The U.S. Coast Guard has suspended the search for nine people missing after a floatplane crashed in the waters of Puget Sound northwest of Seattle.

A nearby resident said they heard what sounded like a thunderclap at the time of the crash Sunday.

Just after noon on Monday, the Coast Guard said it was halting the search for survivors after “saturating an area” of more than 2,100 square nautical miles (nearly 2,800 square miles).

“All next of kin have been notified of this decision,” the Coast Guard said on Twitter. “Our hearts go out to the families, loved ones and friends of those who remain missing and the deceased.”

The body of a 10th person, an unidentified female, was recovered by a good Samaritan on Sunday after the crash was reported at 3:11 p.m., Scott Giard, director of the U.S. Coast Guard's search and rescue for the Pacific Northwest, said at a new conference.

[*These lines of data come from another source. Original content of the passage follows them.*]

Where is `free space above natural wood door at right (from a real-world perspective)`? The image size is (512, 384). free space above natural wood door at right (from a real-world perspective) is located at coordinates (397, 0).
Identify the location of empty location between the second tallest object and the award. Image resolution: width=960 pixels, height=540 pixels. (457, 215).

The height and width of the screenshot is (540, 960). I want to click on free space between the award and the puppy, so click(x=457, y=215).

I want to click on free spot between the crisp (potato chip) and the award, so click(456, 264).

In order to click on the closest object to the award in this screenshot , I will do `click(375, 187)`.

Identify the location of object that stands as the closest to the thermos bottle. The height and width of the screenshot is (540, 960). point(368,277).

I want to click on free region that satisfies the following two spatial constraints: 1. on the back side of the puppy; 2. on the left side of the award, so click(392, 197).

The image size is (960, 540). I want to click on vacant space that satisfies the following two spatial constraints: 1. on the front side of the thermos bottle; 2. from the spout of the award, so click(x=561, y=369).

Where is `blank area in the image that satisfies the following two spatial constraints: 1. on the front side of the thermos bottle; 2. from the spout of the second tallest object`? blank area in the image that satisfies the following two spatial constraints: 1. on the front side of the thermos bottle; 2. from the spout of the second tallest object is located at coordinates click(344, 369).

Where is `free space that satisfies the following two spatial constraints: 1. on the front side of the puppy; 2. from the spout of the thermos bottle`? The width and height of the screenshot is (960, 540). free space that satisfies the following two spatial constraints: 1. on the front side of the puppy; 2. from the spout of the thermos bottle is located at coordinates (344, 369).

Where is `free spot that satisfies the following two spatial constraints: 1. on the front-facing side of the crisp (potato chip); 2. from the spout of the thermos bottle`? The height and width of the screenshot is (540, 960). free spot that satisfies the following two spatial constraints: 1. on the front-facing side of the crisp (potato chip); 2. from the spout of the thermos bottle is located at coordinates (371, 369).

The identities of the victims were expected to be released Tuesday.

The Northwest Seaplanes flight left Friday Harbor, a popular tourist destination in the San Juan Islands, and was headed to Renton Municipal Airport, the company's base, said Coast Guard spokesperson William Colclough.

The plane went down in Mutiny Bay off Whidbey Island, roughly 30 miles northwest of downtown Seattle and about halfway between Friday Harbor and Renton, a suburb south of Seattle.

The Coast Guard learned through the seaplane company's owner that two Friday Harbor seaplanes took off Sunday afternoon and the owner was aboard one of the flights, Giard said. The owner told authorities he saw the other plane divert slightly off course and he tried to make radio contact but was unable to.

“Shortly after that, he noticed on his flight tracker that the flight had stopped tracking and notified authorities," Giard said.

Officials received reports that “the aircraft dropped suddenly at a fair amount of speed and hit the water,” Giard said. “We don't have any video or pictures of the incident as of this moment.”

There was no distress call or distress beacon from the crashing plane, he said. The aircraft has an electronic locating transmitter onboard, but they have not received any transmission.

“That is very typical in times where there is either a hard landing or a crash of an aircraft,” he said.

The cause of the crash is unknown, authorities said.

The National Transportation Safety Board said Monday they’re sending a team of seven to investigate the crash of the DHC-3 Turbine Otter.

Coast Guard searchers found “minimal debris,” Giard said. By Monday afternoon, they had only found three to four long and narrow pieces of aluminum, very few personal items, a seat and some small pieces of foam.

Without a clear picture of the actual crash, and not knowing whether it exploded on impact or immediately sank to the sea floor, 150 to 200 feet below, it's difficult to know what happened to the plane, he said.

Floatplanes, which have pontoons allowing them to land on water, are a common sight around Puget Sound, an inlet of the Pacific Ocean. There are multiple daily flights between the Seattle area and the San Juan Islands.